Liz Experiment Review Q1 2021 : Generating Features and Applying Feature Neutralization


Greetings, all!

This post marks the end of my first experiment period on As the title suggests, I’m aiming to do something like this approximately quarterly. This time was more exploration than experiment. I’ve talked on Daily Scores and Chill about my approach to modeling and thought that might be helpful to put in writing, given I have had some success with MMC. Following that, I will discuss the experiment itself. Spoiler alert : I made some mistakes, interpret at your own peril! Feel free to reach out to me on rocketchat, where my username is ‘aelizzybeth’

Generating features

I believe that taking creative approaches to modeling will help generate that sweet, sweet MMC. That certainly isn’t all that is required, but I think there is a lot of MMC opportunity there.

When I started competing on numerai about 8 months ago, after surveying some posts and rocketchat, I felt not much attention was being paid to feature engineering by modelers in the classic tournament. Of course, many standard models do some feature engineering on their own. Still, I felt there is ample room to find signal here, so I tapped into my generative art roots and designed a generative approach. I tested random forest, gbm, different kinds of transformations, as well as including or excluding the original variables. Unfortunately I didn’t take good notes at the time.
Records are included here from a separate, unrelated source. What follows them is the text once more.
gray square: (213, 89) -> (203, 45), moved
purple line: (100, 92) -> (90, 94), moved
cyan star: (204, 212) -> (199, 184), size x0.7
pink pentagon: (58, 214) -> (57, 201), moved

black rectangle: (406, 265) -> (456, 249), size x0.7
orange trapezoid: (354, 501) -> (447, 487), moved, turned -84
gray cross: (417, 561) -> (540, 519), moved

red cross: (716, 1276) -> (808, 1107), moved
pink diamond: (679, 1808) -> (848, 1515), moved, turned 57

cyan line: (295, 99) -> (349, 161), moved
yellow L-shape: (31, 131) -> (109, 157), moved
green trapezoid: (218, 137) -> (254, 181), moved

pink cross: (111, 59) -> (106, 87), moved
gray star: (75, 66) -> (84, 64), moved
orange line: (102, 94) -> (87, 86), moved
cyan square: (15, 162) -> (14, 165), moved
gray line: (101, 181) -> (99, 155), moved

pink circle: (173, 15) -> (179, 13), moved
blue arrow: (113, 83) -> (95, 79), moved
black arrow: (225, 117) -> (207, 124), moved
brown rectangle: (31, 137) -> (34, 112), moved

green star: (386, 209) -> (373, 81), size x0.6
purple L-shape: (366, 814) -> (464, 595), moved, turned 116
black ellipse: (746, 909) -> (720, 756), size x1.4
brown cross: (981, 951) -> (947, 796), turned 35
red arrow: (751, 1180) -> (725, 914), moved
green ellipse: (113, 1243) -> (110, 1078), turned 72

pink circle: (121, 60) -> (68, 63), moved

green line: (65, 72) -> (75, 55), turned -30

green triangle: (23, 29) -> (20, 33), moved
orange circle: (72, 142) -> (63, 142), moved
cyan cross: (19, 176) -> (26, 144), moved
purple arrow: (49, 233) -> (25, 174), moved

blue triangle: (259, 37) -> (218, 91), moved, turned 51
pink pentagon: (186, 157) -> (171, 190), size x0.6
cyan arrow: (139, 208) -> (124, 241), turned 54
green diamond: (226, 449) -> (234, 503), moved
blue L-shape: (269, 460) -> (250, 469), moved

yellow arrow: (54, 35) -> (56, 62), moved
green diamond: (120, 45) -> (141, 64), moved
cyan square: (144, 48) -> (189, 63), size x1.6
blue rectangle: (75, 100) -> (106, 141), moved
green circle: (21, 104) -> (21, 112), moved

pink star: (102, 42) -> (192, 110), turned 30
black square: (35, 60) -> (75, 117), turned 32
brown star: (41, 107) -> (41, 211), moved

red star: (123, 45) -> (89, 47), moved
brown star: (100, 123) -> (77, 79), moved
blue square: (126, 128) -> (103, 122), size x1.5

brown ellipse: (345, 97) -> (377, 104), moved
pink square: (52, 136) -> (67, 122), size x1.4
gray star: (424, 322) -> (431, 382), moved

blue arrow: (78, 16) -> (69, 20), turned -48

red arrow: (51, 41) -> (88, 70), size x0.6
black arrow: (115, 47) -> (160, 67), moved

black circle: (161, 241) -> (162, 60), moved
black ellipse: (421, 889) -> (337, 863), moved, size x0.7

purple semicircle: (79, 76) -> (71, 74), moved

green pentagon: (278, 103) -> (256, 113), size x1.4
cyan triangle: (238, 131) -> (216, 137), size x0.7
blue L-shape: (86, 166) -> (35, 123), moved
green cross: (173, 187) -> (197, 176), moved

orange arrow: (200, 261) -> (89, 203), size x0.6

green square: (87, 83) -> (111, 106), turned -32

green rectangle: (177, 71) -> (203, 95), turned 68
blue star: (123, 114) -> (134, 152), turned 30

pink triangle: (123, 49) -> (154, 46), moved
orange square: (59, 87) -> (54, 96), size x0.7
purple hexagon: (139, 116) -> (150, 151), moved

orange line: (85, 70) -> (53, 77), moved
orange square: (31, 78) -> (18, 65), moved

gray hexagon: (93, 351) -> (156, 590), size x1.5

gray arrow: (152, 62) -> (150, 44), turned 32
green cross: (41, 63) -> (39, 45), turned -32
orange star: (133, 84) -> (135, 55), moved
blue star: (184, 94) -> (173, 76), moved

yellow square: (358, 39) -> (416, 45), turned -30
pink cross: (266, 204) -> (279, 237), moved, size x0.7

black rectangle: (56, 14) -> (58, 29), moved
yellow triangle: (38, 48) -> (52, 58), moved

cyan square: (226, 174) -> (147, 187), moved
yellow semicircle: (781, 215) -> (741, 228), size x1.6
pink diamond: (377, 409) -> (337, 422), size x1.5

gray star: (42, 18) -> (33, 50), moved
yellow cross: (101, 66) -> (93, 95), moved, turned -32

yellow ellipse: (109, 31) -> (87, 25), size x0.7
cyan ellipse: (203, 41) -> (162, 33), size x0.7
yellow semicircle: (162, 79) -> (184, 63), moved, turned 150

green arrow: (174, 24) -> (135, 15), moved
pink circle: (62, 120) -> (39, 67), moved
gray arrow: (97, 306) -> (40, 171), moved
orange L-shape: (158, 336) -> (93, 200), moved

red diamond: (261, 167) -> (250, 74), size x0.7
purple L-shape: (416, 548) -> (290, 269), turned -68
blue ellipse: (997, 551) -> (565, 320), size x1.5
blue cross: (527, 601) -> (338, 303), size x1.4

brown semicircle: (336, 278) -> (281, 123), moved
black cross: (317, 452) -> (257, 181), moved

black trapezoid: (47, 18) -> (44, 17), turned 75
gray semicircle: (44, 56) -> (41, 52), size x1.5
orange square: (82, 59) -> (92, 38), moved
The resulting process is summarized below (I implemented this in R, fwiw).

  1. set a seed for reproducing portions of process involving randomization
  2. transform the features of the dataset so there are no zeroes. (didn’t bother with the target)
  3. generate 1000 unique pairs of indices 1->310 (to correspond to features)
  4. for each generated pair, (A,B), derive a new column = Logarithm base B of A
  5. train a gbm on the new dataset (original features + 1000 engineered features)

Then, when predicting, transform new data, predict, that’s it.

liz up to and including round 243 shows early iterations of this development, into the final version in the last few rounds. urza shows results from round 244 til now (R256 just finished today).

Feature Neutralization Experiment

From R244 - R256 I carried out a 13-round experiment. I wanted to see what various degrees of feature neutralization applied to the model described above would result in, performance-wise. I used a method adapted from a post by wigglemuse.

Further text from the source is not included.